Program Notes

Metamorphosen, A Study for 23 Solo Strings

By Richard Strauss (1864 - 1949)

Richard Strauss’s father, Franz, a distinguished musician, played horn in the Court Orchestra of Munich. With a dogmatically conservative attitude towards the music of his time, he raised his son on a diet of Haydn, Mozart, and Beethoven, not allowing him to become acquainted with the music of such “radicals” as Mendelssohn, Chopin, Schumann, and Brahms, let alone Liszt and Wagner. Sons, however, frequently have a way of defying their fathers; Strauss not only became intimate with the music of the 19th century, but also became one of the composers to whom his father would not have given approval. Strauss was to become one of the 20th century’s most distinctive composers, often using the tone poem as his chief vehicle of musical expression.

In 1945, Strauss produced some remarkable and affecting music. In Metamorphosen, he looks backward to the style of an earlier time with great mellowness and depth of feeling. The circumstances surrounding Metamorphosen’s composition were not happy and are reflected in the work. “Perhaps sorrow and despair make us babble on too much,” Strauss wrote to a Swiss critic, “but the burning of the Munich Court Theater, where Tristan and Die Meistersinger had their first performances, where I first heard Freischütz 73 years ago, and where my good father sat at the first horn desk for 49 years … was the greatest catastrophe of my life. There is no possible consolation.” (Many people wonder why Strauss never spoke up against the events of World War II that led to the bombing of Munich.) Strauss sketched a composition to be called Sorrow for Munich, which was never completed, but became part of Metamorphosen.

Metamorphosen was commissioned by the Collegium Musicum of Zurich and its conductor, Paul Sacher. Strauss composed it quickly in the spring of 1945. Sacher’s orchestra premiered Metamorphosen on January 25, 1946, but it was not until 1990 that a short score was discovered in Switzerland and acquired by the Bavarian State Library in Munich, Germany. Its discovery gave rise to the theory that Strauss originally conceived the piece for seven strings and then changed his mind when he received Sacher’s commission intended for a larger string group.

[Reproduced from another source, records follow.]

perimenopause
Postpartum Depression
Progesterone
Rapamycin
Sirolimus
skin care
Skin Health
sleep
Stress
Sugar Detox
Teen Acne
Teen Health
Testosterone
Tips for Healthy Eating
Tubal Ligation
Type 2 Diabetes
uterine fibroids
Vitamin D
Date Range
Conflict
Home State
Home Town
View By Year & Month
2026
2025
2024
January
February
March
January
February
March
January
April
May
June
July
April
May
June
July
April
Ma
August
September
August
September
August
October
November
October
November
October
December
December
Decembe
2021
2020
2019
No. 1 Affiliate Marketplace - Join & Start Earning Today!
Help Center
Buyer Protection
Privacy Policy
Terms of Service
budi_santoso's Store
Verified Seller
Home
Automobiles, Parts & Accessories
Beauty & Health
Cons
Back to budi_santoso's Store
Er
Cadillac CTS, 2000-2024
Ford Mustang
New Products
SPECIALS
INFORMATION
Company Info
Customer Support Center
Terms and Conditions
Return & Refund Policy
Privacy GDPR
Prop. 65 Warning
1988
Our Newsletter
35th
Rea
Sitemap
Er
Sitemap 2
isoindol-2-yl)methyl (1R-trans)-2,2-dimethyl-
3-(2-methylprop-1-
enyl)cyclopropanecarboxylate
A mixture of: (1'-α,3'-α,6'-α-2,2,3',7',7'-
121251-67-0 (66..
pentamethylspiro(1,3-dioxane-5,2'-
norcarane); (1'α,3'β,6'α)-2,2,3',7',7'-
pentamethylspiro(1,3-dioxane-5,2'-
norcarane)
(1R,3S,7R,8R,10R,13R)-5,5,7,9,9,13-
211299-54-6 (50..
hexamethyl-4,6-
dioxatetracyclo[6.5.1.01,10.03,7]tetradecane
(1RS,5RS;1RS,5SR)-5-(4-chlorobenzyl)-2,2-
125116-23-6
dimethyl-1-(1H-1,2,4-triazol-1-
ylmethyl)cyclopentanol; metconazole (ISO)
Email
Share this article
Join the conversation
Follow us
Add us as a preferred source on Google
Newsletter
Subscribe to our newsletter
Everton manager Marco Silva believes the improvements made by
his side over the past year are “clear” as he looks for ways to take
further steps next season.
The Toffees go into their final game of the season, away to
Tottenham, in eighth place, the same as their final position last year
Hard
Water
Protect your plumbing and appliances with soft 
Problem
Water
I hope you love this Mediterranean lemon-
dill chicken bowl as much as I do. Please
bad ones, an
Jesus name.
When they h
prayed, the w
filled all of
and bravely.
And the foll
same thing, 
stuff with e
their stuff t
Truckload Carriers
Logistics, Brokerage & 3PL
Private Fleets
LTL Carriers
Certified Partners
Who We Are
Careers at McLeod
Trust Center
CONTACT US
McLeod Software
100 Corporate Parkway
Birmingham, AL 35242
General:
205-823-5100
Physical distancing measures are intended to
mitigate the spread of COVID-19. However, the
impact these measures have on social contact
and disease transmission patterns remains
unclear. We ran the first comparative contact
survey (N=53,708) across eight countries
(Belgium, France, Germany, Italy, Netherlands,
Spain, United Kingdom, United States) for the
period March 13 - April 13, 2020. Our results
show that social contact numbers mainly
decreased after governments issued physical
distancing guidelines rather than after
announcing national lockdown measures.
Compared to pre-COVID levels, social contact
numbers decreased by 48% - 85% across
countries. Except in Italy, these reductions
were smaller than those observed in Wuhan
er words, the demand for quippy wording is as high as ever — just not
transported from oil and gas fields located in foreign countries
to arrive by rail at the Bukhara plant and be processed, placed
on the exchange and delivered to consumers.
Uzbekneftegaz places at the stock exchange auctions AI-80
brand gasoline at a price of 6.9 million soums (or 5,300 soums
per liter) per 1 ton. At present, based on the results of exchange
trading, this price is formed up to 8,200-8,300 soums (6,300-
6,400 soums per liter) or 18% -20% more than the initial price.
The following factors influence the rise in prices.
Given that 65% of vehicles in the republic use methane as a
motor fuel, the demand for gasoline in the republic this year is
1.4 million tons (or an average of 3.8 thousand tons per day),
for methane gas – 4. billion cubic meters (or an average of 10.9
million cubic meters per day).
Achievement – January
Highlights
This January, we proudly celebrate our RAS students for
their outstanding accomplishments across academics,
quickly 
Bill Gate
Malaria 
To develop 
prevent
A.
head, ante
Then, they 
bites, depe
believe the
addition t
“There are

Metamorphosen consists of a set of transformations of three or four themes or thematic fragments. The principal theme, played by the viola after eight introductory measures, bears a striking resemblance to a phrase from the “Funeral March” in Beethoven's “Eroica” Symphony. Strauss said that while composing, he was virtually unaware of the likeness, but slowly, the literal quotation from the Eroica fashioned itself out of his theme. Strauss' other thematic references may not have been unconscious; the clearest is from King Marke's monologue in Wagner's Tristan und Isolde, undoubtedly an allusion to the bombed out Munich Court Theater. There are other Tristan references too, and recollections of Strauss's own Thus Spake Zarathustra and Ariadne auf Naxos.

Structurally, Metamorphosen has one long movement, subdivided into three sections. The first and third are slow, both elegiac and marked Adagio, while the middle one is a more animated Agitato. Throughout, Strauss weaves polyphonic threads in constantly changing textures into a deeply moving composition.